For immediate release: January 28, 2020 , 11:00 AM CST

 Indigenous and Non-Indigenous Water Protectors Stage Direct Action in Fond du Lac in solidarity with the Wet’suwet’en Fight Against the Coastal Gaslink pipeline

Photo included

Fond du Lac, MN. –– A group of Indigenous and Non-Indigenous Water Protectors, blockaded an access road to a TC Energy work site where the Canadian company—formerly known as TransCanada—is performing work on natural gas lines on the Fond du Lac reservation. Today’s action is in solidarity with the Wet’suwet’en Nation’s fight to protect their traditional territories from fossil fuel expansion. The hereditary chiefs representing the five clans of the Wet’suwet’en are currently blocking construction on a section of TC Energy’s C$6.6-billion Coastal Gaslink pipeline, which would run through their ancestral lands in northern B.C.

“We will stand for no colonial resource extraction on Indigenous lands any longer, in solidarity with our Wet’suwet’en brothers and sisters in so-called Canada who are fighting the Coastal Gaslink pipeline,” said an Indigenous Water Protector. “We are a new generation of warriors and we have awoken with the call in our hearts to protect the sacred.
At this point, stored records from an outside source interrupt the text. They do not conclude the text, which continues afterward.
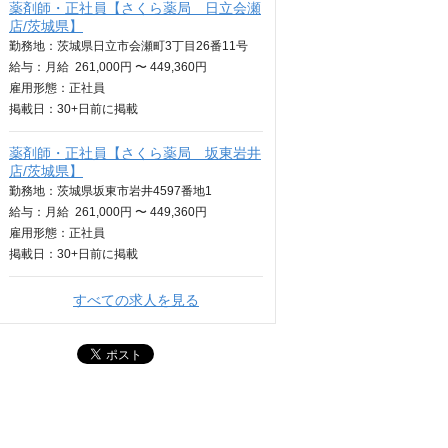
薬剤師・正社員【さくら薬局 日立会瀬
店/茨城県】
勤務地：茨城県日立市会瀬町3丁目26番11号
給与：
月給
261,000円 〜 449,360円
雇用形態：正社員
掲載日：
30+日
前に掲載
薬剤師・正社員【さくら薬局 坂東岩井
店/茨城県】
勤務地：茨城県坂東市岩井4597番地1
給与：
月給
261,000円 〜 449,360円
雇用形態：正社員
掲載日：
30+日
前に掲載
すべての求人を見る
It is no longer a rallying cry, it is something that we mean to live by.”

Local resistance to pipelines has been mounting in recent years in opposition to Enbridge’s proposed Line 3 tar sands pipeline which would violate Anishinaabe treaty rights to hunt, fish, and gather in their treaty territories. Line 3 and TC Energy’s gas pipelines threaten Indigenous sovereignty and full access to their lands.

“This is a call to arms from Indigenous elders who believe that showing solidarity with other struggles is very needed and very necessary in the fight moving forward,” said another Indigenous Water Protector.